On islands, Greece upgrades historical and cultural monuments



Greece is taking steps to upgrade its vast historical and cultural heritage on several of the country’s islands. 


In Crete, plans are going ahead for the construction of a new archaeological museum in the port city of Rethymno, located on the north coast. 


Four million euros have been put aside to pay for the new museum on a property stretching over 5,900 square meters. 


Culture Minister Lina Mendoni was in Rethymno recently where she signed agreements commissioning initial work to start on the project, along with other local government authorities. 


“We are starting a project with a vision for the city, which will promote and highlight the important archaeological wealth of the area,” said the minister. 


The project is part of a broader government push to strengthen facilities on the island.  


There is a frenzy of projects going ahead on Crete, adding to easy accessibility and transport links. Among the projects that have been announced and are at different phases of implementation is the construction of a new international airport, a new highway network and improved energy supply, helping lower power costs for homeowners. 


Crete has become an increasingly popular destination for travelers and home buyers. This year the island has become the most popular choice for holiday markers from Europe, according to German tourism operator TUI. 


Homes in areas surrounding Rethymno, such as Plakias Bay, offer exceptional value.  


Beachside holiday villas in Crete, like on other Greek islands, rank among the best performing real estate in the Mediterranean region, data shows. 


Monuments in the Dodecanese 

More plans to improve monuments have been approved for the Dodecanase islands, such as Rhodes and Kos. Located in the southeastern Aegean Sea, this group of islands is known for its medieval castles, Byzantine churches, beaches and ancient archaeological sites. 

The Greek government is spending 42.5 million euros on a makeover of these monuments dating back to the Middles ages, the Byzantine and Ottoman era, in Rhodes, Kos, Leros, Halki, Kalymnos, Simi and Agathonisi.


From ancient to more modern times, these islands have been an ideal crossing point for the expansion of many civilizations and cultures.  


Among the projects that are set for an upgrade is the reopening of the National Theater in Rhodes that was shut down in 2005-2006. Built in 1930s and designed by Italian architect Armando Bernabiti, the building was originally used to accommodate opera performances.
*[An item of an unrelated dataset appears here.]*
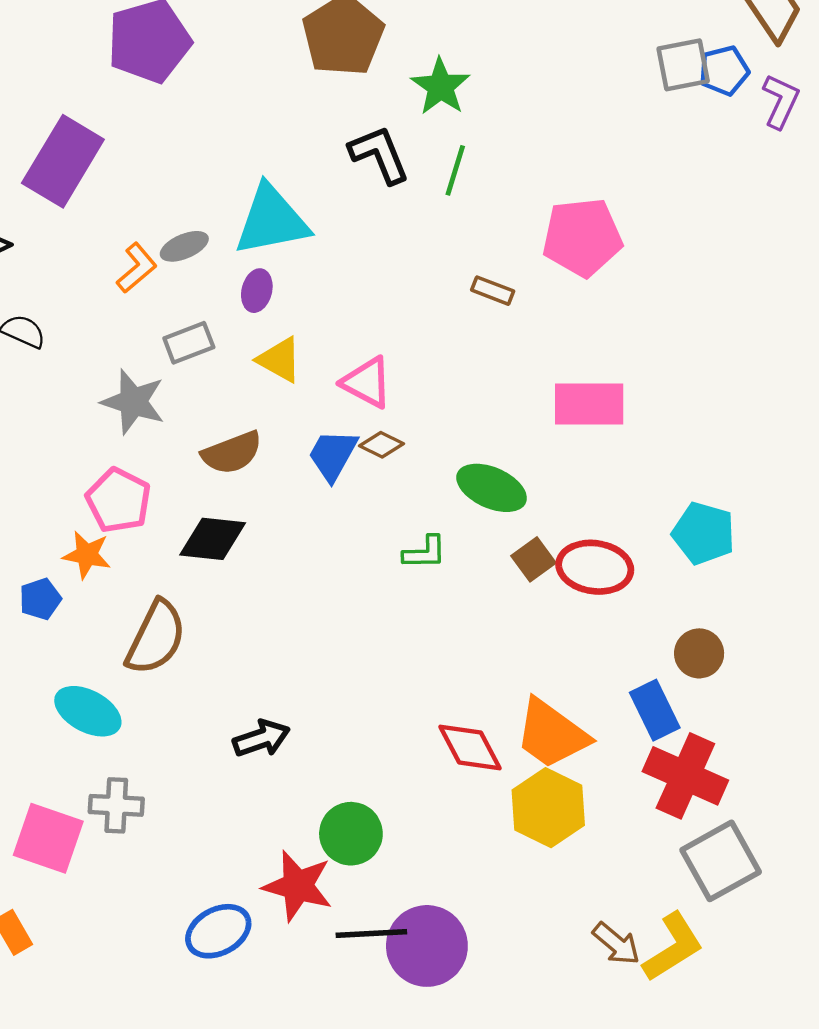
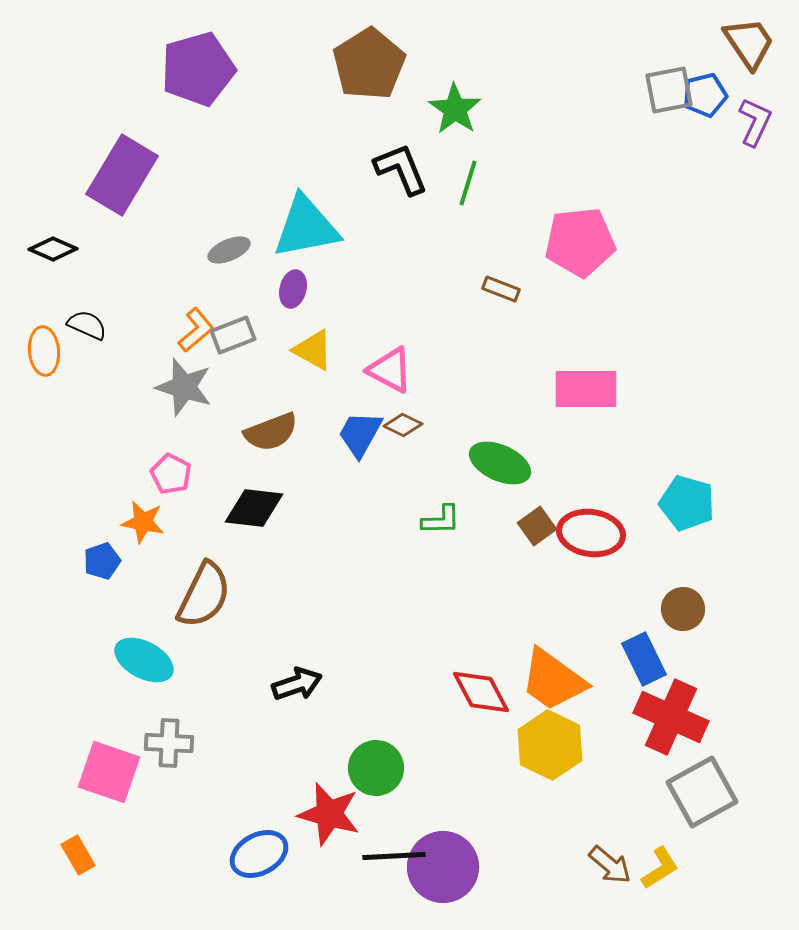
orange L-shape: (137, 268) -> (196, 330), moved
pink pentagon: (119, 500) -> (171, 474), size x0.7
yellow L-shape: (673, 947) -> (660, 868), size x0.7

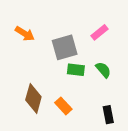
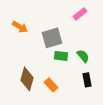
pink rectangle: (100, 32) -> (80, 14), moved
black rectangle: (108, 115) -> (87, 80), moved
This project has a budget of 16.8 million euros. 


Another important change is the makeover of the neoclassical school in the old town of Rhodes, the oldest inhabited medieval city in Europe that has been recognized as a UNESCO world heritage site. 


With a population of some 115,000 people, Rhodes is a cosmopolitan island offering a unique lifestyle combining traditions and hospitality with modern living. Local real estate draws strong interest from international and Greek buyers due to the abundance of turquoise beaches and natural beauty on offer. Prices range from cheap, smaller houses through to spectacular beachside villas offering luxury, comfort and style.